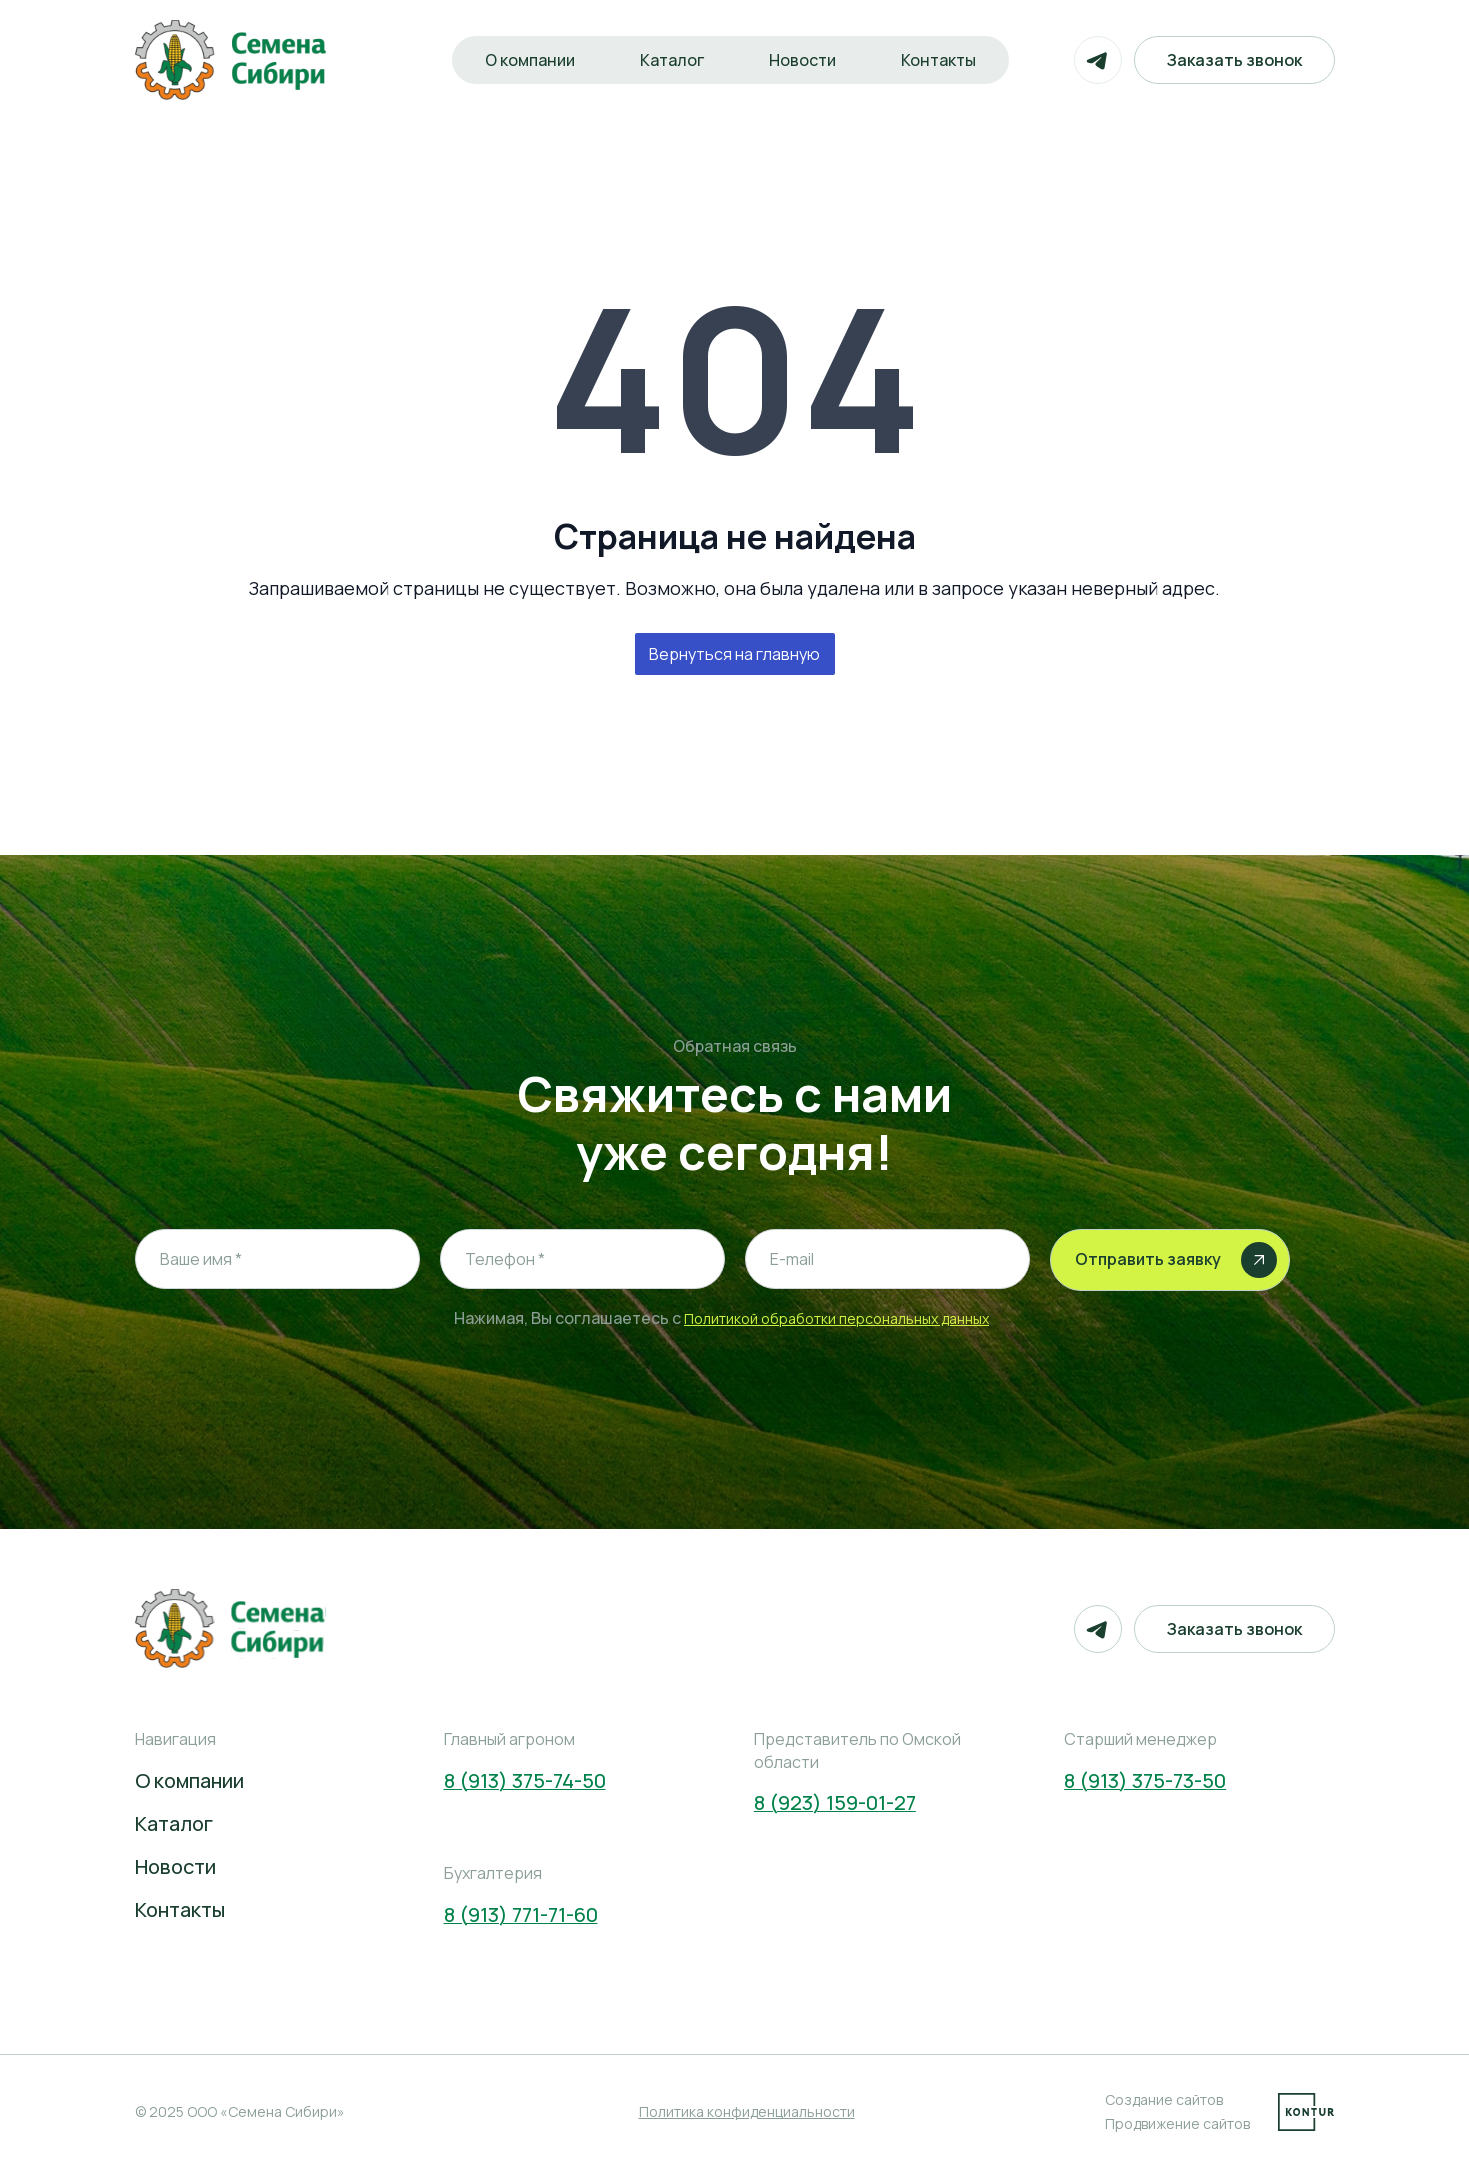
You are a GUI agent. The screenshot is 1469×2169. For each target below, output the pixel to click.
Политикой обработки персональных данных (836, 1318)
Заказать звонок (1234, 60)
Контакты (939, 60)
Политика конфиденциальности (747, 2111)
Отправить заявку (1176, 1260)
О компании (528, 60)
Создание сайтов (1164, 2099)
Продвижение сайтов (1177, 2123)
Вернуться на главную (734, 654)
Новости (802, 60)
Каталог (671, 60)
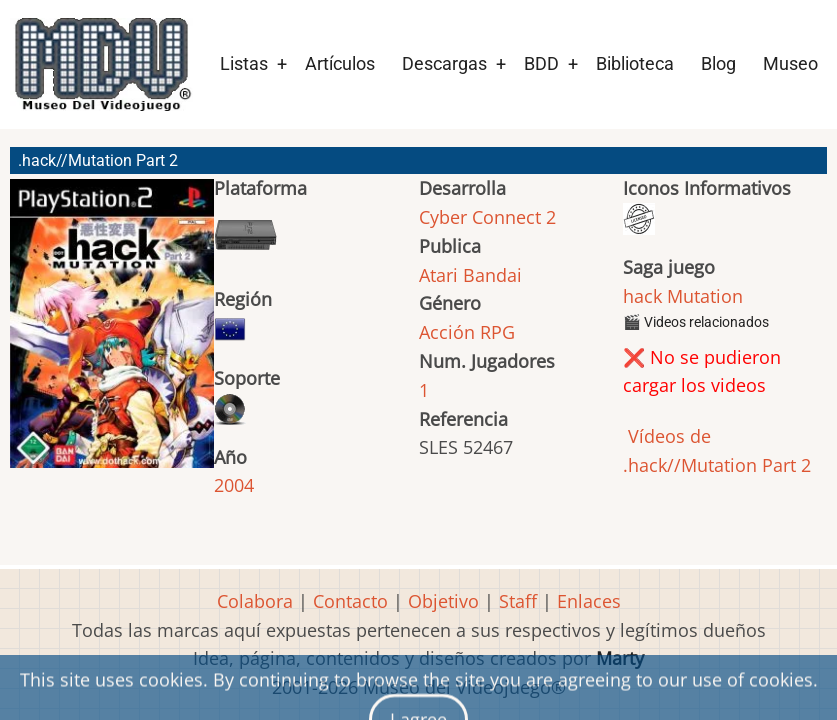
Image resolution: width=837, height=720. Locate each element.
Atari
....
The expected output is an exact copy of the lines from the top of the data above through the line containing "Каталог (671, 60)", both included, with every picture omitted.

Exercise result:
You are a GUI agent. The screenshot is 1469×2169. For each target below, output the pixel to click.
Политикой обработки персональных данных (836, 1318)
Заказать звонок (1234, 60)
Контакты (939, 60)
Политика конфиденциальности (747, 2111)
Отправить заявку (1176, 1260)
О компании (528, 60)
Создание сайтов (1164, 2099)
Продвижение сайтов (1177, 2123)
Вернуться на главную (734, 654)
Новости (802, 60)
Каталог (671, 60)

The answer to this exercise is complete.